Firstly for every [tex]x=e^{i\varphi}-1=-1+\cos\varphi+i\sin\varphi[/tex] it holds [tex]|x|=\sqrt{(-1{+}\cos\varphi)^2{+}\sin^2\varphi}=\sqrt{1+\cos^2\varphi-2\cos\varphi+\sin^2\varphi}=\sqrt{2-2\cos\varphi}=2\sin\frac{\varphi}{2}.[/tex]
So
[tex]x=2\sin\frac{\varphi}{2}\left(\frac{{-}1{+}\cos\varphi}{2\sin\frac{\varphi}{2}}+i\cos\frac{\varphi}{2}\right)=2\sin\frac{\varphi}{2}\left(-\sin\frac{\varphi}{2}+i\cos\frac{\varphi}{2}\right)=2\sin\frac{\varphi}{2}\left(\cos\left(\frac{\pi+\varphi}{2}\right)+i\sin\left(\frac{\pi+\varphi}{2}\right)\right)[/tex]
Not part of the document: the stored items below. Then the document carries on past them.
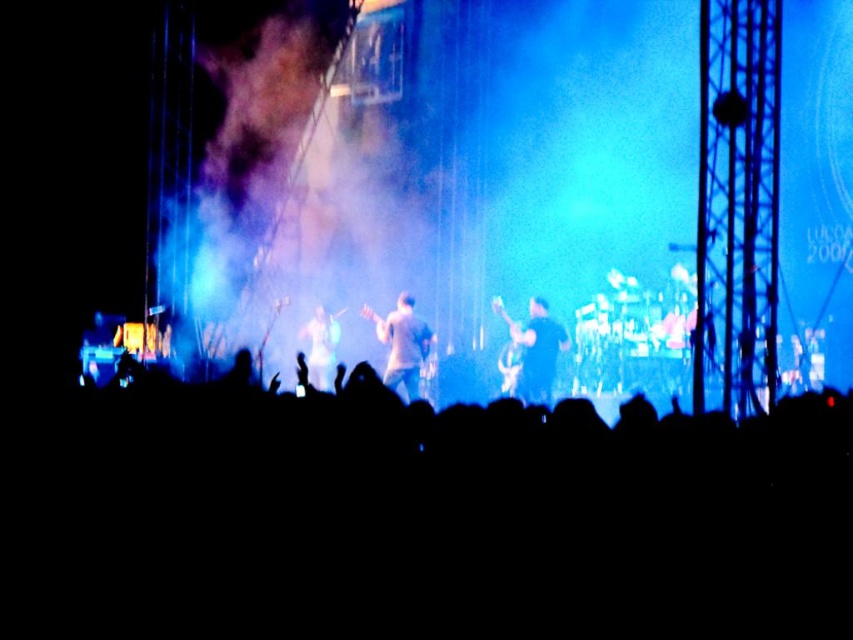 Is smoke at center to the right of shiny silver guitar at center from the viewer's perspective?

Correct, you'll find smoke at center to the right of shiny silver guitar at center.

Which is more to the left, smoke at center or shiny silver guitar at center?

From the viewer's perspective, shiny silver guitar at center appears more on the left side.

Does point (328, 259) come farther from viewer compared to point (334, 348)?

Yes, point (328, 259) is behind point (334, 348).

Where is `smoke at center`? The width and height of the screenshot is (853, 640). smoke at center is located at coordinates (357, 205).

Is black silhouettes at lower center below shiny silver guitar at center?

Correct, black silhouettes at lower center is located below shiny silver guitar at center.

Describe the element at coordinates (419, 518) in the screenshot. The image size is (853, 640). I see `black silhouettes at lower center` at that location.

This screenshot has height=640, width=853. What do you see at coordinates (419, 518) in the screenshot? I see `black silhouettes at lower center` at bounding box center [419, 518].

Locate an element on the screen. black silhouettes at lower center is located at coordinates (419, 518).

Between light brown fabric shirt at center and shiny silver guitar at center, which one is positioned higher?

shiny silver guitar at center is above.

Does light brown fabric shirt at center lie behind shiny silver guitar at center?

No, it is not.

Who is more distant from viewer, [409,308] or [332,333]?

The point [332,333] is more distant.

Find the location of a particular element. light brown fabric shirt at center is located at coordinates (402, 344). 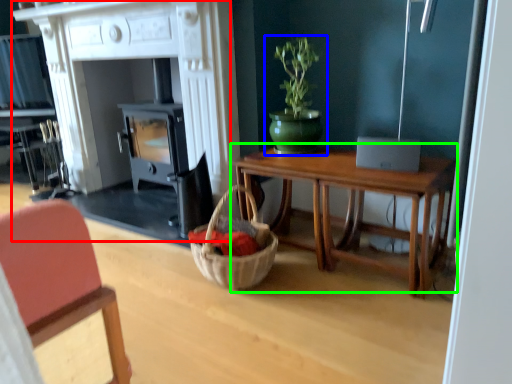 Question: Considering the real-world distances, which object is closest to fireplace (highlighted by a red box)? houseplant (highlighted by a blue box) or table (highlighted by a green box).

Choices:
 (A) houseplant
 (B) table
Now [tex]z=e^{\frac{8\pi}{11}}=\cos\frac{8\pi}{11}+i\sin\frac{8\pi}{11}[/tex], so
[tex]z+z^2+\dots+z^5=\frac{z^6-1}{z-1}-1=\frac{\cos\frac{48\pi}{11}+i\sin\frac{48\pi}{11}-1}{\cos\frac{8\pi}{11}+i\sin\frac{8\pi}{11}-1}-1=\frac{\cos\frac{4\pi}{11}+i\sin\frac{4\pi}{11}-1}{\cos\frac{8\pi}{11}+i\sin\frac{8\pi}{11}-1}-1=[/tex]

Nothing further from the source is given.